Problem to solve =>
Except for the pictures, retype the records that follow exactly.

Exercise material =>
•••
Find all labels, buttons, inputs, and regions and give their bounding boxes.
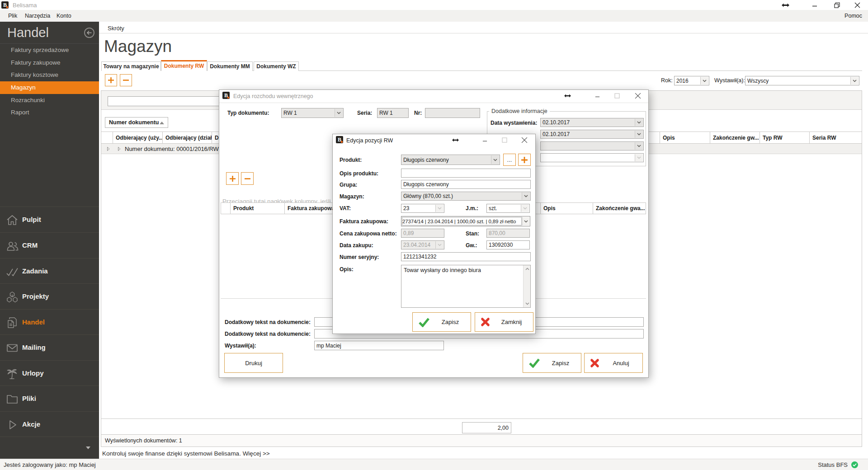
plus-icon <box>521 156 528 164</box>
dlg-wystawil-input[interactable]: mp Maciej <box>314 341 444 350</box>
col-expander[interactable] <box>101 132 113 143</box>
numer-seryjny-label: Numer seryjny: <box>340 254 379 260</box>
menu-narzedzia[interactable]: Narzędzia <box>25 13 50 19</box>
rok-label: Rok: <box>661 77 673 84</box>
col-opis[interactable]: Opis <box>660 132 710 143</box>
col-odbierajacy-uzy[interactable]: Odbierający (uży... <box>113 132 163 143</box>
sidebar-nav-pulpit[interactable]: Pulpit <box>0 207 99 232</box>
textarea-scrollbar[interactable] <box>523 265 530 307</box>
rok-select[interactable]: 2016 <box>674 76 709 85</box>
gw-input[interactable]: 13092030 <box>486 240 530 249</box>
group-panel-button[interactable]: Numer dokumentu <box>105 117 168 128</box>
produkt-select[interactable]: Długopis czerwony <box>401 155 500 165</box>
dlg-col-zakonczenie[interactable]: Zakończenie gwa... <box>593 203 646 214</box>
gw-label: Gw.: <box>466 242 477 249</box>
sidebar-nav-pliki[interactable]: Pliki <box>0 385 99 411</box>
dodatkowe-row3-select[interactable] <box>540 141 644 150</box>
faktura-zakupowa-select[interactable]: 27374/14 | 23.04.2014 | 1000,00 szt. | 0… <box>401 216 530 226</box>
group-expand-icon <box>118 147 121 151</box>
data-zakupu-label: Data zakupu: <box>340 242 373 249</box>
window-title: Belisama <box>13 2 37 9</box>
data-wystawienia-label: Data wystawienia: <box>491 120 537 126</box>
dialog-poz-zamknij-button[interactable]: Zamknij <box>475 312 533 332</box>
menu-konto[interactable]: Konto <box>57 13 71 19</box>
stan-label: Stan: <box>466 230 479 237</box>
tab-towary-na-magazynie[interactable]: Towary na magazynie <box>101 61 161 71</box>
tab-dokumenty-rw[interactable]: Dokumenty RW <box>161 60 207 71</box>
sidebar-nav-urlopy[interactable]: Urlopy <box>0 360 99 385</box>
minus-icon <box>123 77 129 84</box>
menu-pomoc[interactable]: Pomoc <box>844 13 862 19</box>
produkt-label: Produkt: <box>340 157 362 163</box>
col-odbierajacy-dzial[interactable]: Odbierający (dział) <box>163 132 212 143</box>
sidebar-item-faktury-kosztowe[interactable]: Faktury kosztowe <box>0 69 99 81</box>
sidebar-nav-handel[interactable]: Handel <box>0 309 99 334</box>
promo-text[interactable]: Kontroluj swoje finanse dzięki systemowi… <box>102 450 270 457</box>
nr-input[interactable] <box>425 108 480 118</box>
sidebar-item-faktury-zakupowe[interactable]: Faktury zakupowe <box>0 56 99 69</box>
dodatkowe-row2-select[interactable]: 02.10.2017 <box>540 130 644 139</box>
sidebar-collapse-button[interactable] <box>84 28 94 38</box>
opis-textarea[interactable]: Towar wysłany do innego biura <box>401 265 531 308</box>
dialog-poz-minimize-button[interactable] <box>481 136 488 144</box>
dialog-rw-arrange-icon[interactable] <box>563 93 571 99</box>
produkt-browse-button[interactable]: ... <box>503 154 516 166</box>
topbar-divider <box>99 33 868 33</box>
tab-dokumenty-mm[interactable]: Dokumenty MM <box>207 61 253 71</box>
seria-input[interactable]: RW 1 <box>377 108 409 118</box>
arrange-window-icon[interactable] <box>781 1 789 9</box>
tab-dokumenty-wz[interactable]: Dokumenty WZ <box>254 61 299 71</box>
dlg-col-opis[interactable]: Opis <box>541 203 593 214</box>
magazyn-label: Magazyn: <box>340 193 364 200</box>
opis-produktu-input[interactable] <box>401 169 531 178</box>
dialog-rw-anuluj-button[interactable]: Anuluj <box>584 353 643 373</box>
sidebar-item-magazyn[interactable]: Magazyn <box>0 81 99 94</box>
add-document-button[interactable] <box>105 74 117 86</box>
data-wystawienia-select[interactable]: 02.10.2017 <box>540 118 644 127</box>
remove-document-button[interactable] <box>120 74 132 86</box>
minimize-button[interactable] <box>811 1 818 9</box>
grupa-input[interactable]: Długopis czerwony <box>401 180 531 189</box>
produkt-add-button[interactable] <box>518 154 531 166</box>
close-button[interactable] <box>854 1 861 9</box>
dialog-rw-maximize-button[interactable] <box>613 92 621 99</box>
stan-input: 870,00 <box>486 229 530 238</box>
documents-icon <box>6 316 19 329</box>
col-seria-rw[interactable]: Seria RW <box>810 132 862 143</box>
magazyn-select[interactable]: Główny (870,00 szt.) <box>401 192 531 201</box>
chevron-down-icon <box>435 241 443 249</box>
menu-plik[interactable]: Plik <box>8 13 17 19</box>
col-zakonczenie-gw[interactable]: Zakończenie gw... <box>710 132 760 143</box>
drukuj-button[interactable]: Drukuj <box>224 353 283 373</box>
dlg-col-produkt[interactable]: Produkt <box>231 203 285 214</box>
remove-position-button[interactable] <box>241 172 254 185</box>
sidebar-nav-zadania[interactable]: Zadania <box>0 258 99 283</box>
sidebar-item-faktury-sprzedazowe[interactable]: Faktury sprzedażowe <box>0 44 99 56</box>
dialog-poz-close-button[interactable] <box>520 136 528 144</box>
sidebar-item-raport[interactable]: Raport <box>0 106 99 119</box>
dialog-poz-zapisz-button[interactable]: Zapisz <box>412 312 471 332</box>
dlg-col-expander[interactable] <box>221 203 231 214</box>
sidebar-item-rozrachunki[interactable]: Rozrachunki <box>0 94 99 107</box>
wystawil-select[interactable]: Wszyscy <box>745 76 859 85</box>
sidebar-nav-crm[interactable]: CRM <box>0 232 99 258</box>
dialog-poz-maximize-button[interactable] <box>501 136 508 144</box>
typ-dokumentu-select[interactable]: RW 1 <box>281 108 344 118</box>
dialog-poz-arrange-icon[interactable] <box>451 137 459 143</box>
restore-button[interactable] <box>833 1 840 9</box>
dialog-rw-zapisz-button[interactable]: Zapisz <box>523 353 581 373</box>
chevron-down-icon <box>522 193 530 200</box>
add-position-button[interactable] <box>226 172 239 185</box>
sidebar-nav-projekty[interactable]: Projekty <box>0 283 99 309</box>
col-typ-rw[interactable]: Typ RW <box>760 132 810 143</box>
dodatkowe-row4-select[interactable] <box>540 153 644 162</box>
sidebar-nav-mailing[interactable]: Mailing <box>0 334 99 360</box>
dialog-poz-title: Edycja pozycji RW <box>346 137 393 144</box>
dialog-rw-minimize-button[interactable] <box>594 92 601 99</box>
shortcuts-tab[interactable]: Skróty <box>108 25 124 32</box>
sidebar-more-button[interactable] <box>83 445 94 451</box>
numer-seryjny-input[interactable]: 12121341232 <box>401 252 531 261</box>
check-icon <box>528 358 540 368</box>
sidebar-nav-akcje[interactable]: Akcje <box>0 411 99 437</box>
dialog-rw-close-button[interactable] <box>634 92 642 100</box>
•••
Exercise output =>
Find all labels, buttons, inputs, and regions and give their bounding boxes.
plus-icon <box>521 156 528 164</box>
dlg-wystawil-input[interactable]: mp Maciej <box>314 341 444 350</box>
col-expander[interactable] <box>101 132 113 143</box>
numer-seryjny-label: Numer seryjny: <box>340 254 379 260</box>
menu-narzedzia[interactable]: Narzędzia <box>25 13 50 19</box>
rok-label: Rok: <box>661 77 673 84</box>
col-opis[interactable]: Opis <box>660 132 710 143</box>
col-odbierajacy-uzy[interactable]: Odbierający (uży... <box>113 132 163 143</box>
sidebar-nav-pulpit[interactable]: Pulpit <box>0 207 99 232</box>
textarea-scrollbar[interactable] <box>523 265 530 307</box>
rok-select[interactable]: 2016 <box>674 76 709 85</box>
gw-input[interactable]: 13092030 <box>486 240 530 249</box>
group-panel-button[interactable]: Numer dokumentu <box>105 117 168 128</box>
produkt-select[interactable]: Długopis czerwony <box>401 155 500 165</box>
dlg-col-zakonczenie[interactable]: Zakończenie gwa... <box>593 203 646 214</box>
gw-label: Gw.: <box>466 242 477 249</box>
sidebar-nav-pliki[interactable]: Pliki <box>0 385 99 411</box>
dodatkowe-row3-select[interactable] <box>540 141 644 150</box>
faktura-zakupowa-select[interactable]: 27374/14 | 23.04.2014 | 1000,00 szt. | 0… <box>401 216 530 226</box>
group-expand-icon <box>118 147 121 151</box>
data-zakupu-label: Data zakupu: <box>340 242 373 249</box>
window-title: Belisama <box>13 2 37 9</box>
data-wystawienia-label: Data wystawienia: <box>491 120 537 126</box>
dialog-poz-zamknij-button[interactable]: Zamknij <box>475 312 533 332</box>
menu-konto[interactable]: Konto <box>57 13 71 19</box>
stan-label: Stan: <box>466 230 479 237</box>
tab-towary-na-magazynie[interactable]: Towary na magazynie <box>101 61 161 71</box>
tab-dokumenty-rw[interactable]: Dokumenty RW <box>161 60 207 71</box>
sidebar-nav-urlopy[interactable]: Urlopy <box>0 360 99 385</box>
minus-icon <box>123 77 129 84</box>
menu-pomoc[interactable]: Pomoc <box>844 13 862 19</box>
produkt-label: Produkt: <box>340 157 362 163</box>
col-odbierajacy-dzial[interactable]: Odbierający (dział) <box>163 132 212 143</box>
sidebar-item-faktury-kosztowe[interactable]: Faktury kosztowe <box>0 69 99 81</box>
sidebar-nav-handel[interactable]: Handel <box>0 309 99 334</box>
promo-text[interactable]: Kontroluj swoje finanse dzięki systemowi… <box>102 450 270 457</box>
nr-input[interactable] <box>425 108 480 118</box>
sidebar-item-faktury-zakupowe[interactable]: Faktury zakupowe <box>0 56 99 69</box>
dodatkowe-row2-select[interactable]: 02.10.2017 <box>540 130 644 139</box>
sidebar-collapse-button[interactable] <box>84 28 94 38</box>
opis-textarea[interactable]: Towar wysłany do innego biura <box>401 265 531 308</box>
dialog-poz-minimize-button[interactable] <box>481 136 488 144</box>
dialog-rw-arrange-icon[interactable] <box>563 93 571 99</box>
produkt-browse-button[interactable]: ... <box>503 154 516 166</box>
topbar-divider <box>99 33 868 33</box>
tab-dokumenty-mm[interactable]: Dokumenty MM <box>207 61 253 71</box>
seria-input[interactable]: RW 1 <box>377 108 409 118</box>
arrange-window-icon[interactable] <box>781 1 789 9</box>
tab-dokumenty-wz[interactable]: Dokumenty WZ <box>254 61 299 71</box>
dlg-col-opis[interactable]: Opis <box>541 203 593 214</box>
magazyn-label: Magazyn: <box>340 193 364 200</box>
opis-produktu-input[interactable] <box>401 169 531 178</box>
dialog-rw-anuluj-button[interactable]: Anuluj <box>584 353 643 373</box>
sidebar-item-magazyn[interactable]: Magazyn <box>0 81 99 94</box>
add-document-button[interactable] <box>105 74 117 86</box>
data-wystawienia-select[interactable]: 02.10.2017 <box>540 118 644 127</box>
remove-document-button[interactable] <box>120 74 132 86</box>
minimize-button[interactable] <box>811 1 818 9</box>
grupa-input[interactable]: Długopis czerwony <box>401 180 531 189</box>
produkt-add-button[interactable] <box>518 154 531 166</box>
close-button[interactable] <box>854 1 861 9</box>
dialog-rw-maximize-button[interactable] <box>613 92 621 99</box>
stan-input: 870,00 <box>486 229 530 238</box>
documents-icon <box>6 316 19 329</box>
col-seria-rw[interactable]: Seria RW <box>810 132 862 143</box>
magazyn-select[interactable]: Główny (870,00 szt.) <box>401 192 531 201</box>
chevron-down-icon <box>435 241 443 249</box>
menu-plik[interactable]: Plik <box>8 13 17 19</box>
col-zakonczenie-gw[interactable]: Zakończenie gw... <box>710 132 760 143</box>
drukuj-button[interactable]: Drukuj <box>224 353 283 373</box>
dlg-col-produkt[interactable]: Produkt <box>231 203 285 214</box>
remove-position-button[interactable] <box>241 172 254 185</box>
sidebar-nav-zadania[interactable]: Zadania <box>0 258 99 283</box>
sidebar-item-faktury-sprzedazowe[interactable]: Faktury sprzedażowe <box>0 44 99 56</box>
dialog-poz-close-button[interactable] <box>520 136 528 144</box>
sidebar-item-raport[interactable]: Raport <box>0 106 99 119</box>
dialog-poz-zapisz-button[interactable]: Zapisz <box>412 312 471 332</box>
dlg-col-expander[interactable] <box>221 203 231 214</box>
sidebar-item-rozrachunki[interactable]: Rozrachunki <box>0 94 99 107</box>
wystawil-select[interactable]: Wszyscy <box>745 76 859 85</box>
sidebar-nav-crm[interactable]: CRM <box>0 232 99 258</box>
dialog-poz-maximize-button[interactable] <box>501 136 508 144</box>
typ-dokumentu-select[interactable]: RW 1 <box>281 108 344 118</box>
dialog-poz-arrange-icon[interactable] <box>451 137 459 143</box>
restore-button[interactable] <box>833 1 840 9</box>
dialog-rw-zapisz-button[interactable]: Zapisz <box>523 353 581 373</box>
chevron-down-icon <box>522 193 530 200</box>
add-position-button[interactable] <box>226 172 239 185</box>
sidebar-nav-projekty[interactable]: Projekty <box>0 283 99 309</box>
col-typ-rw[interactable]: Typ RW <box>760 132 810 143</box>
dodatkowe-row4-select[interactable] <box>540 153 644 162</box>
sidebar-nav-mailing[interactable]: Mailing <box>0 334 99 360</box>
dialog-poz-title: Edycja pozycji RW <box>346 137 393 144</box>
dialog-rw-minimize-button[interactable] <box>594 92 601 99</box>
shortcuts-tab[interactable]: Skróty <box>108 25 124 32</box>
sidebar-more-button[interactable] <box>83 445 94 451</box>
numer-seryjny-input[interactable]: 12121341232 <box>401 252 531 261</box>
check-icon <box>528 358 540 368</box>
sidebar-nav-akcje[interactable]: Akcje <box>0 411 99 437</box>
dialog-rw-close-button[interactable] <box>634 92 642 100</box>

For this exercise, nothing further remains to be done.